寝たきり体験


 病院での看護業務の中で、体位変換というのは地味で煩わしいけれど重要な仕事です。同じ体位で一晩過ごすだけで褥瘡(床ずれ)ができてしまいます。床ずれを作ってしまうことは看護者の恥と業界では考えられています。私の病院では筋ジスをはじめとしていわゆる神経難病患者を扱っている関係上、ほとんどの患者さんが自分で体位変換(寝返り)することはできません。意識障害のある患者さんなら一定時間ごとの体位変換をしていればいいのですが、意識はしっかりしているけれど自分で動けない患者さんばかりですので、患者さんの要求に応じながらの体位変換となります。一晩で数十回も行うことも普通です。シーツやパジャマのしわひとつで苦痛を訴え、わずか数ミリの違いが苦痛につながります。筋ジスの患者さんの看護の現場をみると一般病院の人は驚かれることと思います。

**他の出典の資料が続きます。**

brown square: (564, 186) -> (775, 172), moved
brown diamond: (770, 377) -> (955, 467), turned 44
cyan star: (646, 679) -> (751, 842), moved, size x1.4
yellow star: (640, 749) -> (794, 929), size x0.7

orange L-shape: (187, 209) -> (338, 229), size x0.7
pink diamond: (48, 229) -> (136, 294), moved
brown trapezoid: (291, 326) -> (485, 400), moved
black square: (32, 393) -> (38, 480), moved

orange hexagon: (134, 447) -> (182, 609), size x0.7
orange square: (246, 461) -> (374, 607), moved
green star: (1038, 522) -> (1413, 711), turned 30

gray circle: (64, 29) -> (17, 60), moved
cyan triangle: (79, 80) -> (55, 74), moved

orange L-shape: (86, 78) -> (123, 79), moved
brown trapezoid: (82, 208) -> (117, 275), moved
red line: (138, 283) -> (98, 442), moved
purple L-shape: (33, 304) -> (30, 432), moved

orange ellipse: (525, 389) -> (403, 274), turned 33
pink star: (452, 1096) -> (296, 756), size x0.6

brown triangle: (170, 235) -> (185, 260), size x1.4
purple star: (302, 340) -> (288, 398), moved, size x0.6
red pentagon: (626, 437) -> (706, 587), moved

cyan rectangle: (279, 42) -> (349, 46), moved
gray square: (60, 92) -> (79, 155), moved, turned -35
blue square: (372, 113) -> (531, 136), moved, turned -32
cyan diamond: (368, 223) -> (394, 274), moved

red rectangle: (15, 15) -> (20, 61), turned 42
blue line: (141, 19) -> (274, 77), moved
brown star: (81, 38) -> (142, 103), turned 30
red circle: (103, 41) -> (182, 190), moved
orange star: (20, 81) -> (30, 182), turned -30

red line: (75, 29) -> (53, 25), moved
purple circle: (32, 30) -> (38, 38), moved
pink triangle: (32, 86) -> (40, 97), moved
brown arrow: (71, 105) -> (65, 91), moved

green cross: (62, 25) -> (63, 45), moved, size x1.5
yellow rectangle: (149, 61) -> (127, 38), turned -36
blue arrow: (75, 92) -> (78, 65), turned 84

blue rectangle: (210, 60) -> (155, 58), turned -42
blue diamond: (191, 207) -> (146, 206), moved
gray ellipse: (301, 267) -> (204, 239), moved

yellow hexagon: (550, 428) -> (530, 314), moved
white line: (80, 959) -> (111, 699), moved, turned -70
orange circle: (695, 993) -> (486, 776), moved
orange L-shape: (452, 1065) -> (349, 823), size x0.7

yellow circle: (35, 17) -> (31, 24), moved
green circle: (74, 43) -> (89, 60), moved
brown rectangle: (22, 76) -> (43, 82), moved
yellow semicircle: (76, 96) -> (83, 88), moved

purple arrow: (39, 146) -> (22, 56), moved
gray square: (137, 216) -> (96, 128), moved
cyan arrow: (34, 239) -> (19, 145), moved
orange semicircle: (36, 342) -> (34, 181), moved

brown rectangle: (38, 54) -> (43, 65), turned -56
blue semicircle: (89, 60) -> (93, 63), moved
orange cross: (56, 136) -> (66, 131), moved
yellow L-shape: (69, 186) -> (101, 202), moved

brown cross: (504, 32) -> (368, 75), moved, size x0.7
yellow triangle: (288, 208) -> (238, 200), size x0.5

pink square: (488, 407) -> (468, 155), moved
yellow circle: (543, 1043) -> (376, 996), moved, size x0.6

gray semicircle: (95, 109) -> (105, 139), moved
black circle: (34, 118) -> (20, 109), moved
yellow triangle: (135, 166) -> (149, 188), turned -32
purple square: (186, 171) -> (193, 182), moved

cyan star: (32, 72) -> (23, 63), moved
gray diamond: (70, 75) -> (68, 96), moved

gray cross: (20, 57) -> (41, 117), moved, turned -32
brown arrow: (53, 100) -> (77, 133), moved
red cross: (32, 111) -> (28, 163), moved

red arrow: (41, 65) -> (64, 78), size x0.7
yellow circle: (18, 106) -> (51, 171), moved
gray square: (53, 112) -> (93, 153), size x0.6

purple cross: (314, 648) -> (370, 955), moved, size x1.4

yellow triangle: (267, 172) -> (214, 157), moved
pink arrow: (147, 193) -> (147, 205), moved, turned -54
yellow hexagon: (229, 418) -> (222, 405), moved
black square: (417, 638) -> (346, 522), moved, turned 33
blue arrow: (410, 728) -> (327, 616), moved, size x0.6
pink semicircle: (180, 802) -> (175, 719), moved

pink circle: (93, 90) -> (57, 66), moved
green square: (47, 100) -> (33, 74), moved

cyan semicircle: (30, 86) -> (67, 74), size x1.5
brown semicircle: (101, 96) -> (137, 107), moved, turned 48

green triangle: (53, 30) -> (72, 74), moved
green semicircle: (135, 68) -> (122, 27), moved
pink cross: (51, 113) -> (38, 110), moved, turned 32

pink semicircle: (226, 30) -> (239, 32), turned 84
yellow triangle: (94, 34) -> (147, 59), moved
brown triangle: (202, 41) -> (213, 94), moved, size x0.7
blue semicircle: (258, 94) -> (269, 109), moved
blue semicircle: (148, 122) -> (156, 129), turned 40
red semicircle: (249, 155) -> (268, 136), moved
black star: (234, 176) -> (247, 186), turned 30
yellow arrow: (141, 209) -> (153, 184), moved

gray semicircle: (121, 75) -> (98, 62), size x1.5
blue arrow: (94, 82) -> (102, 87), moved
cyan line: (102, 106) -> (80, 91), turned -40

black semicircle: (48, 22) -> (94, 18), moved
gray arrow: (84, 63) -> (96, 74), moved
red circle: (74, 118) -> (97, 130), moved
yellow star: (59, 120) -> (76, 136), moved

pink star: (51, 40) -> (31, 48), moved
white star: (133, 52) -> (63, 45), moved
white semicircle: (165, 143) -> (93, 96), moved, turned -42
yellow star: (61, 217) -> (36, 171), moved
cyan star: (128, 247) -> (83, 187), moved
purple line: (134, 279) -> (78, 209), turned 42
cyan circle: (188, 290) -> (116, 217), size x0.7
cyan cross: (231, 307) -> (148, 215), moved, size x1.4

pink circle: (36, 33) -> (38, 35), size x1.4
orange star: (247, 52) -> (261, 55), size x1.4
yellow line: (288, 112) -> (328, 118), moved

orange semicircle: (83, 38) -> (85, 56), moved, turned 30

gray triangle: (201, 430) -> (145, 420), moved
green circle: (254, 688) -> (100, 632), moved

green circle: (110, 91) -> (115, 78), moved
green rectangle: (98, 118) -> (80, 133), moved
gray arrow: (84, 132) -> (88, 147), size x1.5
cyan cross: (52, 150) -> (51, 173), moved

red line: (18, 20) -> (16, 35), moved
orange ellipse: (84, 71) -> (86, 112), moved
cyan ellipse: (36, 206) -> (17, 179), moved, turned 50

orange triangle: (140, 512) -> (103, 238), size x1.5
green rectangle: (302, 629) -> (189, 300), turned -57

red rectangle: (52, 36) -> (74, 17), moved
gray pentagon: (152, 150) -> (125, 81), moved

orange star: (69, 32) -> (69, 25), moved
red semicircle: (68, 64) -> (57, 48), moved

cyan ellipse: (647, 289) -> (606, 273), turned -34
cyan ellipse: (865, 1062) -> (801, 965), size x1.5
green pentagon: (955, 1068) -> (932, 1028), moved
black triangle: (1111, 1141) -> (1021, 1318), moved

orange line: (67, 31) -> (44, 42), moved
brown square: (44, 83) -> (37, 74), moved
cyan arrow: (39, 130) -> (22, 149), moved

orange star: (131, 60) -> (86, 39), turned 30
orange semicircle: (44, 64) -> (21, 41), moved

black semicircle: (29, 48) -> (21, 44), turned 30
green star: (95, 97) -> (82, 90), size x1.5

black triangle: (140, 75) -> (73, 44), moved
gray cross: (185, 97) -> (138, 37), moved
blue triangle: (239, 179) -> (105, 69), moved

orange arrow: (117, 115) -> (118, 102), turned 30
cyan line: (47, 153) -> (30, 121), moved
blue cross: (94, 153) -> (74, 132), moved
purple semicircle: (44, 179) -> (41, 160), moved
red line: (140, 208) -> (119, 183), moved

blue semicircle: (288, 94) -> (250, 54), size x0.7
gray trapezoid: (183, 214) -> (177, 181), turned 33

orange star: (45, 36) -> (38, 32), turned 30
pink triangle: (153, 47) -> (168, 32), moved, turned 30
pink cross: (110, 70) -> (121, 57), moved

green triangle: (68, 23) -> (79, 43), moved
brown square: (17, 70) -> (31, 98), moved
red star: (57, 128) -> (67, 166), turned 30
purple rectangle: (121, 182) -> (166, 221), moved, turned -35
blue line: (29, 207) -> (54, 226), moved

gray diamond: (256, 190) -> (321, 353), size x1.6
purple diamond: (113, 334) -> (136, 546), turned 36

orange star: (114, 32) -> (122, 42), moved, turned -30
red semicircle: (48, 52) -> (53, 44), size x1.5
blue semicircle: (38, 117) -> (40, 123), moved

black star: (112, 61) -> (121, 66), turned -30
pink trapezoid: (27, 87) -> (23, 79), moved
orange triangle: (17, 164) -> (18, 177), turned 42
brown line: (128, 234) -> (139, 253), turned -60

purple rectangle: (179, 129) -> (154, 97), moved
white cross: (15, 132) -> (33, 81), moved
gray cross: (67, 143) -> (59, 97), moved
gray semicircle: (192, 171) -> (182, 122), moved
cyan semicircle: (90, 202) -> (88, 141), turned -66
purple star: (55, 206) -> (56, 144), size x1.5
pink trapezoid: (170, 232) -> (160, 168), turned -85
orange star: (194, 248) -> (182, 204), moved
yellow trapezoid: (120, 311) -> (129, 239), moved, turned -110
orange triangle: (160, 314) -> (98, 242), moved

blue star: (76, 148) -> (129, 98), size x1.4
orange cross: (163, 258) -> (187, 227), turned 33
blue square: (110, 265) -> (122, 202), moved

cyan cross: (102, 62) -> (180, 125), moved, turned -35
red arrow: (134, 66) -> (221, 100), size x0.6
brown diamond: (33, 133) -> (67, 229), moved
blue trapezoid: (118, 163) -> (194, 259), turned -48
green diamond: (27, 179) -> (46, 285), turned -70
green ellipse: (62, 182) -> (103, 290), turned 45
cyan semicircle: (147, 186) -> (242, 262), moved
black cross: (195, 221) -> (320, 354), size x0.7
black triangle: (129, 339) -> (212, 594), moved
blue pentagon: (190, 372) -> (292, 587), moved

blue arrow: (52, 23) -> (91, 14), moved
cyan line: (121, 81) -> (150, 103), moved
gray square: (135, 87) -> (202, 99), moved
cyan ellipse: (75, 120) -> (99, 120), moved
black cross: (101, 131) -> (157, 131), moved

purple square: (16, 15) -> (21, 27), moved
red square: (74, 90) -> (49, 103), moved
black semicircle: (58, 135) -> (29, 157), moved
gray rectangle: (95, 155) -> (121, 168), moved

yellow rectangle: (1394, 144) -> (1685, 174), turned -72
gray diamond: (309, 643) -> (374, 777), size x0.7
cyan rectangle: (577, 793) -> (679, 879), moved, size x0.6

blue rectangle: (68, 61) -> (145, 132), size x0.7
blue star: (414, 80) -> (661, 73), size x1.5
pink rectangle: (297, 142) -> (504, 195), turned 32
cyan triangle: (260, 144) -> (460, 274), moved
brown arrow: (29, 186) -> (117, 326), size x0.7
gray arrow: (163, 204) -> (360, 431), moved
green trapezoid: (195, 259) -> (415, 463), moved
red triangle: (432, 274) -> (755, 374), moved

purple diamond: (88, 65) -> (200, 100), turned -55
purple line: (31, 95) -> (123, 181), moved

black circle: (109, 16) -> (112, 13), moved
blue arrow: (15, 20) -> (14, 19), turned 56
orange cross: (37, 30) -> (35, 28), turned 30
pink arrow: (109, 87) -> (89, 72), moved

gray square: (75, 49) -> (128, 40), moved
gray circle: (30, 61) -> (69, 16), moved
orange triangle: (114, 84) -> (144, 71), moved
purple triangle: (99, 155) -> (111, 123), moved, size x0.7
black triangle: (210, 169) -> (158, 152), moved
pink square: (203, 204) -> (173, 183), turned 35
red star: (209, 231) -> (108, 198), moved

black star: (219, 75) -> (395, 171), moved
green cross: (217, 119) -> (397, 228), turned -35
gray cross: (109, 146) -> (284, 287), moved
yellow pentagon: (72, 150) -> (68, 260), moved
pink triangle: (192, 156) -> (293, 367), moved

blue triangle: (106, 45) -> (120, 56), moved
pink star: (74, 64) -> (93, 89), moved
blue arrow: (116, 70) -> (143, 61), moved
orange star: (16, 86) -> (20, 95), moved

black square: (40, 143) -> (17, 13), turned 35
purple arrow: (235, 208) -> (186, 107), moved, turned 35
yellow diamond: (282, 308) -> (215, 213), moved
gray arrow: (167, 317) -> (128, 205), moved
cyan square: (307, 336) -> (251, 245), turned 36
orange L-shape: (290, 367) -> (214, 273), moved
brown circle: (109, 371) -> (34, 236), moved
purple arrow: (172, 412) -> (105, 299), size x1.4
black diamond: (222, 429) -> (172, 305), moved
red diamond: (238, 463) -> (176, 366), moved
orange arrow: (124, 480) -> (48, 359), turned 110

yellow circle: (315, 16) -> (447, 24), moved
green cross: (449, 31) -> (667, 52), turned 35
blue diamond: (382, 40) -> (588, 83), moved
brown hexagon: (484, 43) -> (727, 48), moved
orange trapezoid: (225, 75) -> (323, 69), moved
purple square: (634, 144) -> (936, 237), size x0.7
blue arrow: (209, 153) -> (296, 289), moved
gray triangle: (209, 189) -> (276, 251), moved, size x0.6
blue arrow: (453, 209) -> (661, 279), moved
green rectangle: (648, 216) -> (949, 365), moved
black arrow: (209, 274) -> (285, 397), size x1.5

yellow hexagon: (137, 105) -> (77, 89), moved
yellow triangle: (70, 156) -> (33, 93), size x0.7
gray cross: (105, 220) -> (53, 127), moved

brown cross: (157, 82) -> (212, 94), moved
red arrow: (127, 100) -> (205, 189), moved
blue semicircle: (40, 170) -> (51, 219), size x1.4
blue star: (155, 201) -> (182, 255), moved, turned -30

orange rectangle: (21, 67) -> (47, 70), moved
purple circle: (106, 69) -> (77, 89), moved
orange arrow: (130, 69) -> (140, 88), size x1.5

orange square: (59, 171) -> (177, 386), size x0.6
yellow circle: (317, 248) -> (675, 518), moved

 さて、このように体位変換ということは大変大事です。というより体位変換しないということは大変苦痛です。昔からよく言われることですが、患者さんの気持ちを理解するにはどうすればいいか。一晩体を動かさずじっとしているということです。おそらく困難でしょう。うそだと思ったら、これから10分間でいいですから仰向けに寝て動かないでいて下さい。たったこれだけのことがいかに苦痛か分かると思います。
 私は以前病気をして寝たきり生活を送りました。足をワイヤーで牽引され、ベッド上から全く動けない状態になりました。腰が痛み、全身が苦痛でいたたまれません。眠れぬ夜を幾晩も過ごしました。仙骨部に褥瘡までできました。動けないことがいかに苦痛なことか思い知らされました。ただ、慣れとは恐ろしいもので、10日もすると苦痛も感じなくなりましたが。それに、寝たまま排尿するというのも簡単そうで難しいことです。
 まあ、寝たまま動かないでどれくらい耐えられるか皆さんも試してみてはいかがでしょうか。